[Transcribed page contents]
##############################
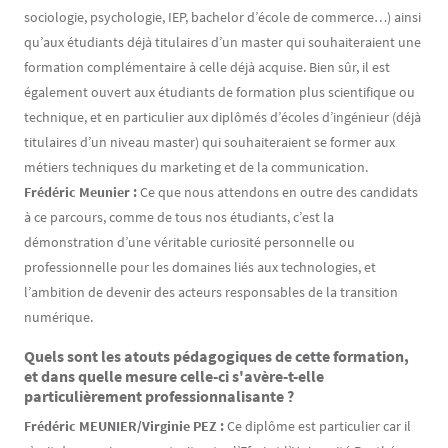
sociologie, psychologie, IEP, bachelor d’école de commerce…) ainsi
qu’aux étudiants déjà titulaires d’un master qui souhaiteraient une
formation complémentaire à celle déjà acquise. Bien sûr, il est
également ouvert aux étudiants de formation plus scientifique ou
technique, et en particulier aux diplômés d’écoles d’ingénieur (déjà
titulaires d’un niveau master) qui souhaiteraient se former aux
métiers techniques du marketing et de la communication.
Frédéric Meunier :
Ce que nous attendons en outre des candidats
à ce parcours, comme de tous nos étudiants, c’est la
démonstration d’une véritable curiosité personnelle ou
professionnelle pour les domaines liés aux technologies, et
l’ambition de devenir des acteurs responsables de la transition
numérique.
Quels sont les atouts pédagogiques de cette formation,
et dans quelle mesure celle-ci s'avère-t-elle
particulièrement professionnalisante ?
Frédéric MEUNIER/Virginie PEZ :
Ce diplôme est particulier car il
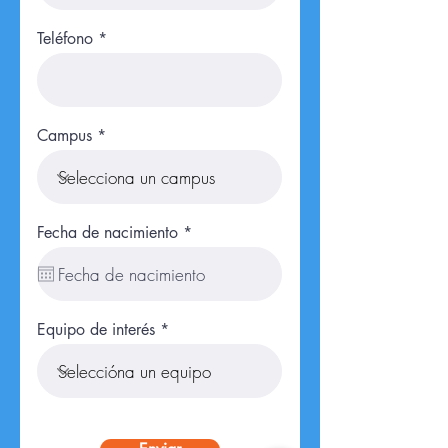
Teléfono
Campus
r
Fecha de nacimiento
*
e
q
u
i
r
e
Equipo de interés
d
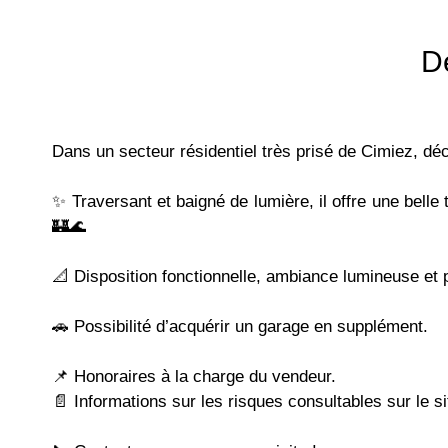
D
Dans un secteur résidentiel très prisé de Cimiez, d
✨ Traversant et baigné de lumière, il offre une belle
🏰🌊
📐 Disposition fonctionnelle, ambiance lumineuse et p
🚗 Possibilité d’acquérir un garage en supplément.
📌 Honoraires à la charge du vendeur.
📄 Informations sur les risques consultables sur le si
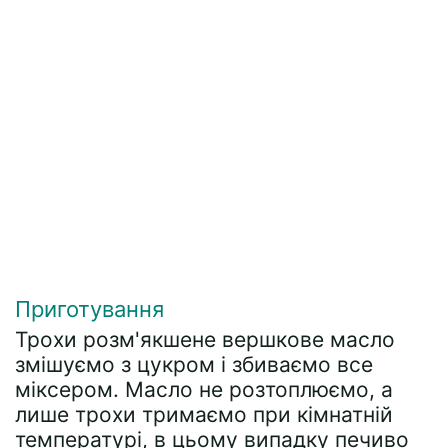
Приготування
Трохи розм'якшене вершкове масло
змішуємо з цукром і збиваємо все
міксером. Масло не розтоплюємо, а
лише трохи тримаємо при кімнатній
температурі, в цьому випадку печиво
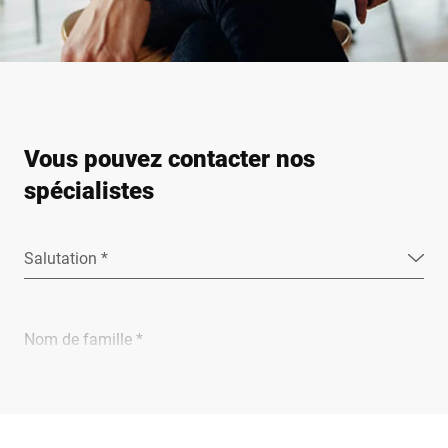
Vous pouvez contacter nos
spécialistes
Salutation *
Nom de famille *
Entreprise *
##############################
Task brief:
The expected output is an exact copy of the lines from the top of the data above through the line containing "également ouvert aux", both included, with every picture omitted.

Response to this exercise:
sociologie, psychologie, IEP, bachelor d’école de commerce…) ainsi
qu’aux étudiants déjà titulaires d’un master qui souhaiteraient une
formation complémentaire à celle déjà acquise. Bien sûr, il est
également ouvert aux étudiants de formation plus scientifique ou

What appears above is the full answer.